(Extracted page text data)
[Start of Attachment]

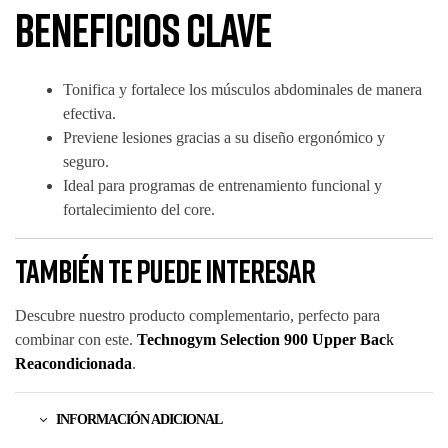
Beneficios clave
Tonifica y fortalece los músculos abdominales de manera
efectiva.
Previene lesiones gracias a su diseño ergonómico y
seguro.
Ideal para programas de entrenamiento funcional y
fortalecimiento del core.
También te puede interesar
Descubre nuestro producto complementario, perfecto para
combinar con este.
Technogym Selection 900 Upper Bac
k
Reacondicionada
.
INFORMACIÓN ADICIONAL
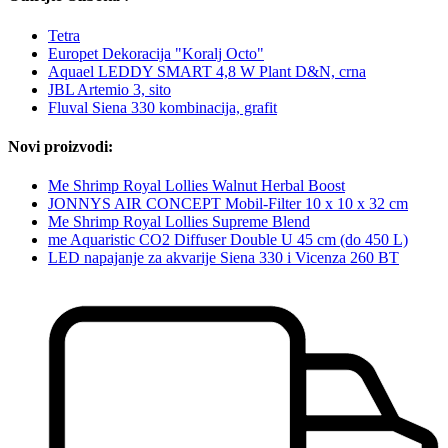
Tetra
Europet Dekoracija "Koralj Octo"
Aquael LEDDY SMART 4,8 W Plant D&N, crna
JBL Artemio 3, sito
Fluval Siena 330 kombinacija, grafit
Novi proizvodi:
Me Shrimp Royal Lollies Walnut Herbal Boost
JONNYS AIR CONCEPT Mobil-Filter 10 x 10 x 32 cm
Me Shrimp Royal Lollies Supreme Blend
me Aquaristic CO2 Diffuser Double U 45 cm (do 450 L)
LED napajanje za akvarije Siena 330 i Vicenza 260 BT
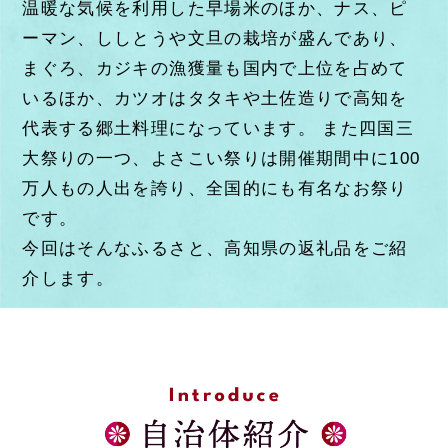
温暖な気候を利用した早場米のほか、ナス、ピ
ーマン、ししとうや文旦の栽培が盛んであり、
まぐろ、カジキの漁獲量も国内で上位を占めて
いるほか、カツオはタタキや土佐造りで高知を
代表する郷土料理になっています。
また四国三
大祭りの一つ、よさこい祭りは開催期間中に100
万人もの人出を誇り、全国的にも有名なお祭り
です。
今回はそんなふるさと、高知県の返礼品をご紹
介します。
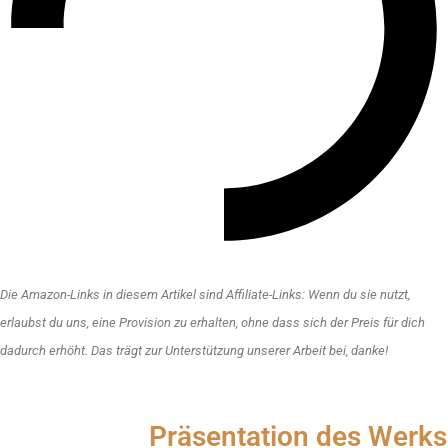
Die Amazon-Links in diesem Artikel sind Affiliate-Links: Wenn du sie nutzt,
erlaubst du uns, eine Provision zu erhalten, ohne dass sich der Preis für dich
dadurch erhöht. Das trägt zur Unterstützung unserer Arbeit bei, danke!
Präsentation des Werks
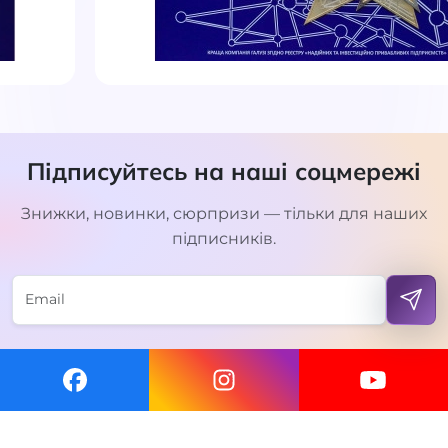
Підписуйтесь на наші соцмережі
Знижки, новинки, сюрпризи — тільки для наших
підписників.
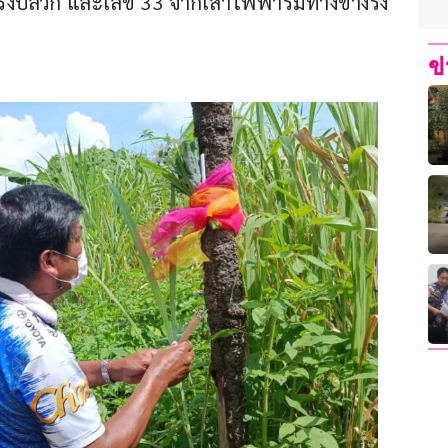
รังปลวก และเลข 33 จากเสาไฟฟ้าริมทางข้างรัง
ข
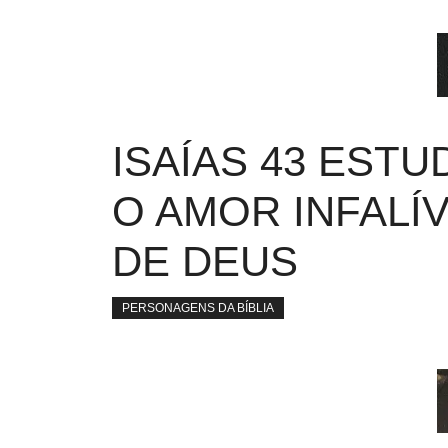
ISAÍAS 43 ESTU
O AMOR INFALÍ
DE DEUS
PERSONAGENS DA BÍBLIA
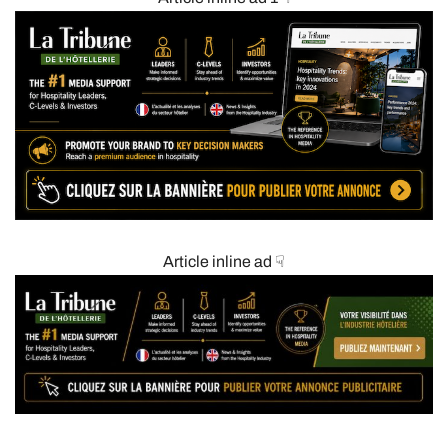
Article inline ad ☟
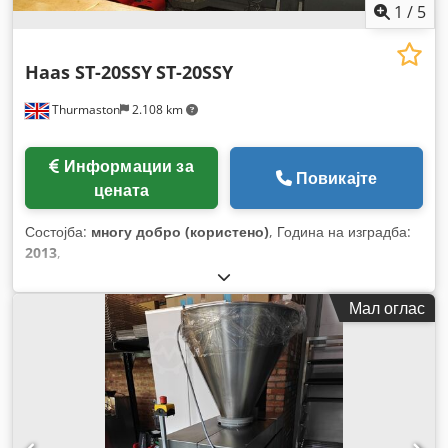
1
/
5
Haas ST-20SSY
ST-20SSY
Thurmaston
2.108 km
Информации за
Повикајте
цената
Состојба:
многу добро (користено)
, Година на изградба:
2013
,
Мал оглас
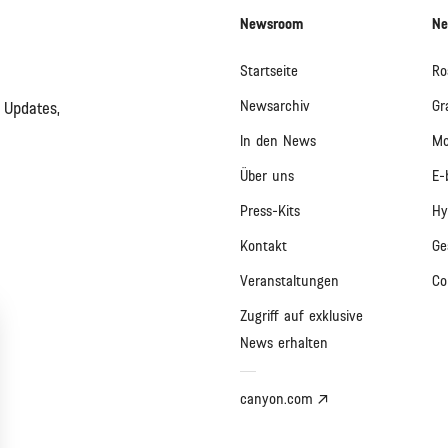
Newsroom
Ne
Startseite
Ro
Newsarchiv
Gr
 Updates,
In den News
Mo
Über uns
E-
Press-Kits
Hy
Kontakt
Ge
Veranstaltungen
Co
Zugriff auf exklusive
News erhalten
canyon.com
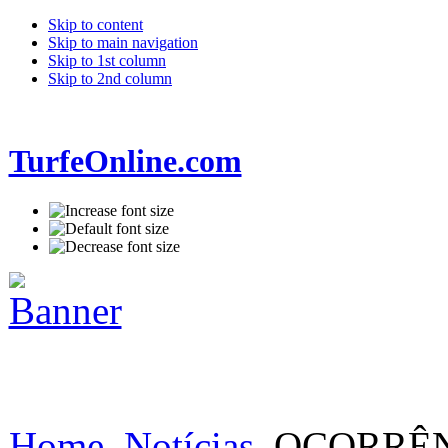
Skip to content
Skip to main navigation
Skip to 1st column
Skip to 2nd column
TurfeOnline.com
Home
Notícias
OCORRÊNC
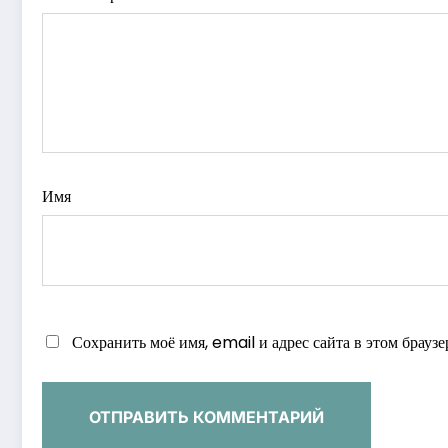
Имя
Сохранить моё имя, email и адрес сайта в этом брау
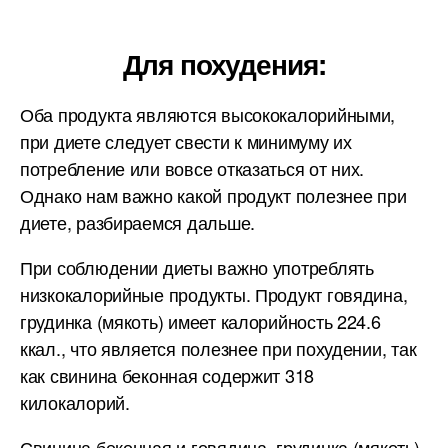
Для похудения:
Оба продукта являются высококалорийными,
при диете следует свести к минимуму их
потребление или вовсе отказаться от них.
Однако нам важно какой продукт полезнее при
диете, разбираемся дальше.
При соблюдении диеты важно употреблять
низкокалорийные продукты. Продукт говядина,
грудинка (мякоть) имеет калорийность 224.6
ккал., что является полезнее при похудении, так
как свинина беконная содержит 318
килокалорий.
Свинина беконная и говядина, грудинка (мякоть)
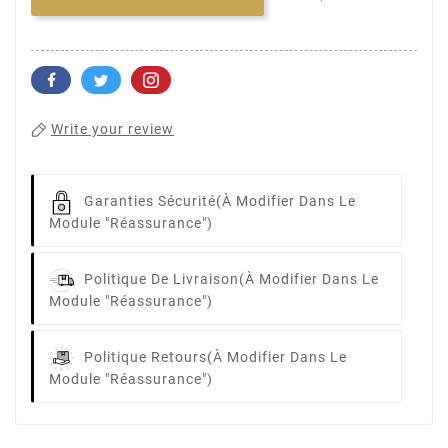
Write your review
Garanties Sécurité
(à Modifier Dans Le
Module "Réassurance")
Politique De Livraison
(à Modifier Dans Le
Module "Réassurance")
Politique Retours
(à Modifier Dans Le
Module "Réassurance")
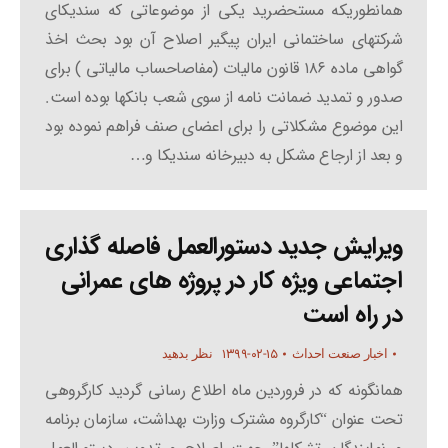
همانطوریکه مستحضرید یکی از موضوعاتی که سندیکای
شرکتهای ساختمانی ایران پیگیر اصلاح آن بود بحث اخذ
گواهی ماده ۱۸۶ قانون مالیات (مفاصاحساب مالیاتی ) برای
صدور و تمدید ضمانت نامه از سوی شعب بانکها بوده است.
این موضوع مشکلاتی را برای اعضای صنف فراهم نموده بود
و بعد از ارجاع مشکل به دبیرخانه سندیکا و…
ویرایش جدید دستورالعمل فاصله گذاری
اجتماعی ویژه کار در پروژه های عمرانی
در راه است
۱۳۹۹-۰۲-۱۵
اخبار صنعت احداث
نظر بدهید
همانگونه که در فروردین ماه اطلاع رسانی گردید کارگروهی
تحت عنوان “کارگروه مشترک وزارت بهداشت، سازمان برنامه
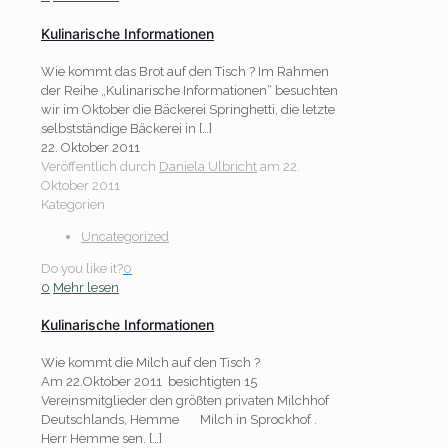
Kulinarische Informationen
Wie kommt das Brot auf den Tisch ? Im Rahmen
der Reihe „Kulinarische Informationen“ besuchten
wir im Oktober die Bäckerei Springhetti, die letzte
selbstständige Bäckerei in
[…]
22. Oktober 2011
Veröffentlich durch
Daniela Ulbricht
am
22.
Oktober 2011
Kategorien
Uncategorized
Do you like it?
0
0
Mehr lesen
Kulinarische Informationen
Wie kommt die Milch auf den Tisch ?
Am 22.Oktober 2011 besichtigten 15
Vereinsmitglieder den größten privaten Milchhof
Deutschlands, Hemme Milch in Sprockhof .
Herr Hemme sen.
[…]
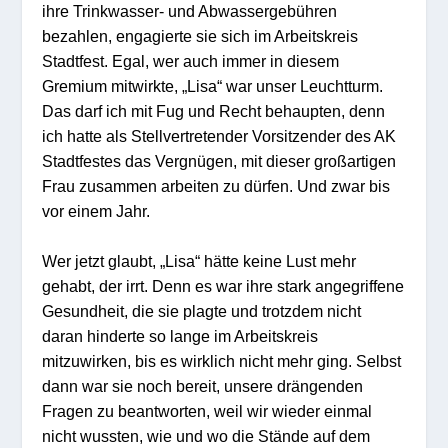
ihre Trinkwasser- und Abwassergebühren
bezahlen, engagierte sie sich im Arbeitskreis
Stadtfest. Egal, wer auch immer in diesem
Gremium mitwirkte, „Lisa“ war unser Leuchtturm.
Das darf ich mit Fug und Recht behaupten, denn
ich hatte als Stellvertretender Vorsitzender des AK
Stadtfestes das Vergnügen, mit dieser großartigen
Frau zusammen arbeiten zu dürfen. Und zwar bis
vor einem Jahr.
Wer jetzt glaubt, „Lisa“ hätte keine Lust mehr
gehabt, der irrt. Denn es war ihre stark angegriffene
Gesundheit, die sie plagte und trotzdem nicht
daran hinderte so lange im Arbeitskreis
mitzuwirken, bis es wirklich nicht mehr ging. Selbst
dann war sie noch bereit, unsere drängenden
Fragen zu beantworten, weil wir wieder einmal
nicht wussten, wie und wo die Stände auf dem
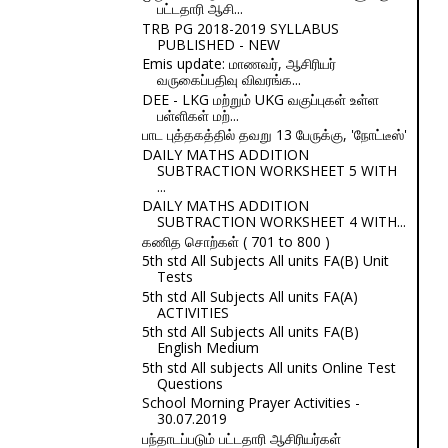
பட்டதாரி ஆசி...
TRB PG 2018-2019 SYLLABUS
PUBLISHED - NEW
Emis update: மாணவர், ஆசிரியர்
வருகைப்பதிவு விவரங்க...
DEE - LKG மற்றும் UKG வகுப்புகள் உள்ள
பள்ளிகள் மற்...
பாட புத்தகத்தில் தவறு 13 பேருக்கு, 'நோட்டீஸ்'
DAILY MATHS ADDITION
SUBTRACTION WORKSHEET 5 WITH
...
DAILY MATHS ADDITION
SUBTRACTION WORKSHEET 4 WITH...
கணித சொற்கள் ( 701 to 800 )
5th std All Subjects All units FA(B) Unit
Tests
5th std All Subjects All units FA(A)
ACTIVITIES
5th std All Subjects All units FA(B)
English Medium
5th std All subjects All units Online Test
Questions
School Morning Prayer Activities -
30.07.2019
பந்தாடப்படும் பட்டதாரி ஆசிரியர்கள்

[End of Attachment]

> **YOUR OBJECTIVE**
Give every line of the records above again, exactly, and omit the pictures.

> **FINISHED EXERCISE**
Beneficios clave
Tonifica y fortalece los músculos abdominales de manera
efectiva.
Previene lesiones gracias a su diseño ergonómico y
seguro.
Ideal para programas de entrenamiento funcional y
fortalecimiento del core.
También te puede interesar
Descubre nuestro producto complementario, perfecto para
combinar con este.
Technogym Selection 900 Upper Bac
k
Reacondicionada
.
INFORMACIÓN ADICIONAL
Tetra
Europet Dekoracija "Koralj Octo"
Aquael LEDDY SMART 4,8 W Plant D&N, crna
JBL Artemio 3, sito
Fluval Siena 330 kombinacija, grafit
Novi proizvodi:
Me Shrimp Royal Lollies Walnut Herbal Boost
JONNYS AIR CONCEPT Mobil-Filter 10 x 10 x 32 cm
Me Shrimp Royal Lollies Supreme Blend
me Aquaristic CO2 Diffuser Double U 45 cm (do 450 L)
LED napajanje za akvarije Siena 330 i Vicenza 260 BT
温暖な気候を利用した早場米のほか、ナス、ピ
ーマン、ししとうや文旦の栽培が盛んであり、
まぐろ、カジキの漁獲量も国内で上位を占めて
いるほか、カツオはタタキや土佐造りで高知を
代表する郷土料理になっています。
また四国三
大祭りの一つ、よさこい祭りは開催期間中に100
万人もの人出を誇り、全国的にも有名なお祭り
です。
今回はそんなふるさと、高知県の返礼品をご紹
介します。
Die Amazon-Links in diesem Artikel sind Affiliate-Links: Wenn du sie nutzt,
erlaubst du uns, eine Provision zu erhalten, ohne dass sich der Preis für dich
dadurch erhöht. Das trägt zur Unterstützung unserer Arbeit bei, danke!
Präsentation des Werks
Підписуйтесь на наші соцмережі
Знижки, новинки, сюрпризи — тільки для наших
підписників.
รังปลวก และเลข 33 จากเสาไฟฟ้าริมทางข้างรัง
ข
ISAÍAS 43 ESTU
O AMOR INFALÍ
DE DEUS
PERSONAGENS DA BÍBLIA
Article inline ad ☟
1
/
5
Haas ST-20SSY
ST-20SSY
Thurmaston
2.108 km
Информации за
Повикајте
цената
Состојба:
многу добро (користено)
, Година на изградба:
2013
,
Мал оглас
Newsroom
Ne
Startseite
Ro
Newsarchiv
Gr
 Updates,
In den News
Mo
Über uns
E-
Press-Kits
Hy
Kontakt
Ge
Veranstaltungen
Co
Zugriff auf exklusive
News erhalten
canyon.com
Skip to content
Skip to main navigation
Skip to 1st column
Skip to 2nd column
TurfeOnline.com
Home
Notícias
OCORRÊNC
Имя
Сохранить моё имя, email и адрес сайта в этом брау
Для похудения:
Оба продукта являются высококалорийными,
при диете следует свести к минимуму их
потребление или вовсе отказаться от них.
Однако нам важно какой продукт полезнее при
диете, разбираемся дальше.
При соблюдении диеты важно употреблять
низкокалорийные продукты. Продукт говядина,
грудинка (мякоть) имеет калорийность 224.6
ккал., что является полезнее при похудении, так
как свинина беконная содержит 318
килокалорий.
Свинина беконная и говядина, грудинка (мякоть)
Write your review
Garanties Sécurité
(à Modifier Dans Le
Module "Réassurance")
Politique De Livraison
(à Modifier Dans Le
Module "Réassurance")
Politique Retours
(à Modifier Dans Le
Module "Réassurance")
همانطوریکه مستحضرید یکی از موضوعاتی که سندیکای
شرکتهای ساختمانی ایران پیگیر اصلاح آن بود بحث اخذ
گواهی ماده ۱۸۶ قانون مالیات (مفاصاحساب مالیاتی ) برای
صدور و تمدید ضمانت نامه از سوی شعب بانکها بوده است.
این موضوع مشکلاتی را برای اعضای صنف فراهم نموده بود
و بعد از ارجاع مشکل به دبیرخانه سندیکا و…
ویرایش جدید دستورالعمل فاصله گذاری
اجتماعی ویژه کار در پروژه های عمرانی
در راه است
۱۳۹۹-۰۲-۱۵
اخبار صنعت احداث
نظر بدهید
همانگونه که در فروردین ماه اطلاع رسانی گردید کارگروهی
تحت عنوان “کارگروه مشترک وزارت بهداشت، سازمان برنامه
Kulinarische Informationen
Wie kommt das Brot auf den Tisch ? Im Rahmen
der Reihe „Kulinarische Informationen“ besuchten
wir im Oktober die Bäckerei Springhetti, die letzte
selbstständige Bäckerei in
[…]
22. Oktober 2011
Veröffentlich durch
Daniela Ulbricht
am
22.
Oktober 2011
Kategorien
Uncategorized
Do you like it?
0
0
Mehr lesen
Kulinarische Informationen
Wie kommt die Milch auf den Tisch ?
Am 22.Oktober 2011 besichtigten 15
Vereinsmitglieder den größten privaten Milchhof
Deutschlands, Hemme Milch in Sprockhof .
Herr Hemme sen.
[…]
ihre Trinkwasser- und Abwassergebühren
bezahlen, engagierte sie sich im Arbeitskreis
Stadtfest. Egal, wer auch immer in diesem
Gremium mitwirkte, „Lisa“ war unser Leuchtturm.
Das darf ich mit Fug und Recht behaupten, denn
ich hatte als Stellvertretender Vorsitzender des AK
Stadtfestes das Vergnügen, mit dieser großartigen
Frau zusammen arbeiten zu dürfen. Und zwar bis
vor einem Jahr.
Wer jetzt glaubt, „Lisa“ hätte keine Lust mehr
gehabt, der irrt. Denn es war ihre stark angegriffene
Gesundheit, die sie plagte und trotzdem nicht
daran hinderte so lange im Arbeitskreis
mitzuwirken, bis es wirklich nicht mehr ging. Selbst
dann war sie noch bereit, unsere drängenden
Fragen zu beantworten, weil wir wieder einmal
nicht wussten, wie und wo die Stände auf dem
பட்டதாரி ஆசி...
TRB PG 2018-2019 SYLLABUS
PUBLISHED - NEW
Emis update: மாணவர், ஆசிரியர்
வருகைப்பதிவு விவரங்க...
DEE - LKG மற்றும் UKG வகுப்புகள் உள்ள
பள்ளிகள் மற்...
பாட புத்தகத்தில் தவறு 13 பேருக்கு, 'நோட்டீஸ்'
DAILY MATHS ADDITION
SUBTRACTION WORKSHEET 5 WITH
...
DAILY MATHS ADDITION
SUBTRACTION WORKSHEET 4 WITH...
கணித சொற்கள் ( 701 to 800 )
5th std All Subjects All units FA(B) Unit
Tests
5th std All Subjects All units FA(A)
ACTIVITIES
5th std All Subjects All units FA(B)
English Medium
5th std All subjects All units Online Test
Questions
School Morning Prayer Activities -
30.07.2019
பந்தாடப்படும் பட்டதாரி ஆசிரியர்கள்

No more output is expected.